* WHAT THIS TASK INVOLVES *
Strip out all images, then restate the data verbatim.

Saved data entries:
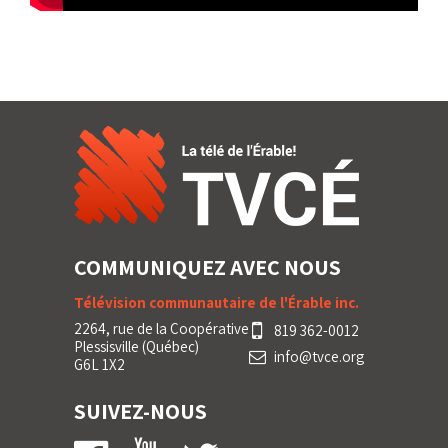
COMMUNIQUEZ AVEC NOUS
Télévision communautaire de l'Érable inc.
2264, rue de la Coopérative
819 362-0012
Plessisville (Québec)
info@tvce.org
G6L 1X2
SUIVEZ-NOUS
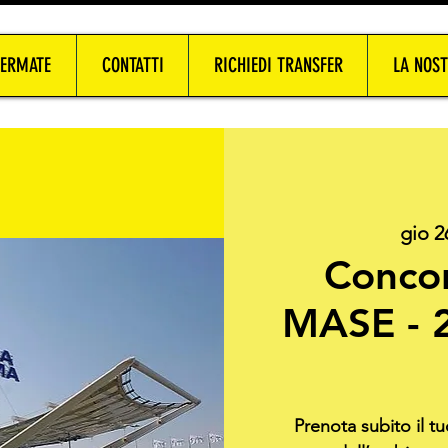
FERMATE
CONTATTI
RICHIEDI TRANSFER
LA NOST
gio 2
Concor
MASE - 
Prenota subito il t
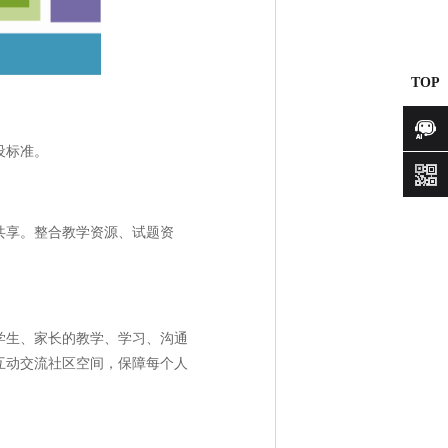
TOP
设标准。
咨询
共享。整合教学资源、试题资
学生、家长的教学、学习、沟通
互动交流社区空间，保障每个人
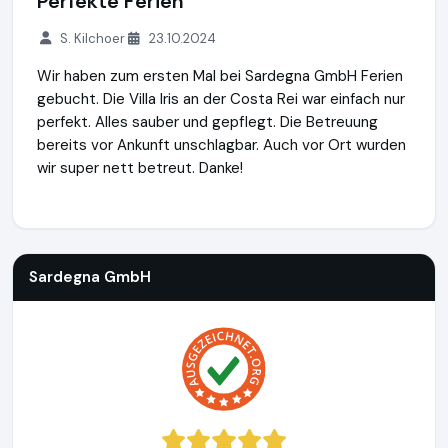
Perfekte Ferien
S. Kilchoer
23.10.2024
Wir haben zum ersten Mal bei Sardegna GmbH Ferien
gebucht. Die Villa Iris an der Costa Rei war einfach nur
perfekt. Alles sauber und gepflegt. Die Betreuung
bereits vor Ankunft unschlagbar. Auch vor Ort wurden
wir super nett betreut. Danke!
Sardegna GmbH
https://www.sardinien.de
Sardegna GmbH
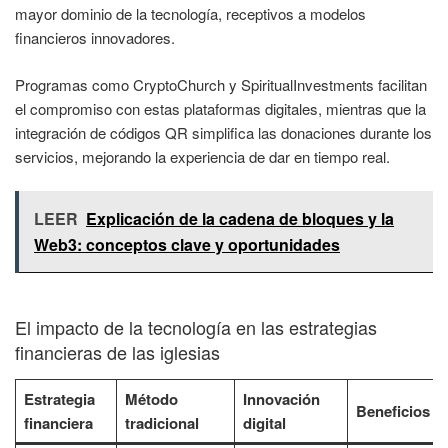
mayor dominio de la tecnología, receptivos a modelos
financieros innovadores.
Programas como CryptoChurch y SpiritualInvestments facilitan
el compromiso con estas plataformas digitales, mientras que la
integración de códigos QR simplifica las donaciones durante los
servicios, mejorando la experiencia de dar en tiempo real.
LEER
Explicación de la cadena de bloques y la
Web3: conceptos clave y oportunidades
El impacto de la tecnología en las estrategias
financieras de las iglesias
Estrategia
Método
Innovación
Beneficios
financiera
tradicional
digital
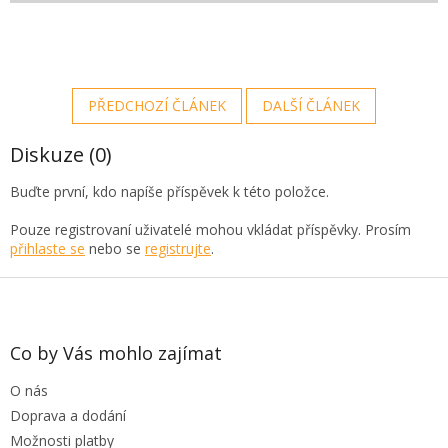
PŘEDCHOZÍ ČLÁNEK
DALŠÍ ČLÁNEK
Diskuze (0)
Buďte první, kdo napíše příspěvek k této položce.
Pouze registrovaní uživatelé mohou vkládat příspěvky. Prosím
přihlaste se
nebo se
registrujte
.
Z
á
p
a
Co by Vás mohlo zajímat
t
O nás
í
Doprava a dodání
Možnosti platby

* RESPONSE *
COMMUNIQUEZ AVEC NOUS
Télévision communautaire de l'Érable inc.
2264, rue de la Coopérative
819 362-0012
Plessisville (Québec)
info@tvce.org
G6L 1X2
SUIVEZ-NOUS
FERMATE
CONTATTI
RICHIEDI TRANSFER
LA NOST
gio 2
Concor
MASE - 
Prenota subito il t
TOP
设标准。
咨询
共享。整合教学资源、试题资
学生、家长的教学、学习、沟通
互动交流社区空间，保障每个人
Perfekte Ferien
S. Kilchoer
23.10.2024
Wir haben zum ersten Mal bei Sardegna GmbH Ferien
gebucht. Die Villa Iris an der Costa Rei war einfach nur
perfekt. Alles sauber und gepflegt. Die Betreuung
bereits vor Ankunft unschlagbar. Auch vor Ort wurden
wir super nett betreut. Danke!
Sardegna GmbH
https://www.sardinien.de
Sardegna GmbH
mayor dominio de la tecnología, receptivos a modelos
financieros innovadores.
Programas como CryptoChurch y SpiritualInvestments facilitan
el compromiso con estas plataformas digitales, mientras que la
integración de códigos QR simplifica las donaciones durante los
servicios, mejorando la experiencia de dar en tiempo real.
LEER
Explicación de la cadena de bloques y la
Web3: conceptos clave y oportunidades
El impacto de la tecnología en las estrategias
financieras de las iglesias
Estrategia
Método
Innovación
Beneficios
financiera
tradicional
digital
PŘEDCHOZÍ ČLÁNEK
DALŠÍ ČLÁNEK
Diskuze (0)
Buďte první, kdo napíše příspěvek k této položce.
Pouze registrovaní uživatelé mohou vkládat příspěvky. Prosím
přihlaste se
nebo se
registrujte
.
Z
á
p
a
Co by Vás mohlo zajímat
t
O nás
í
Doprava a dodání
Možnosti platby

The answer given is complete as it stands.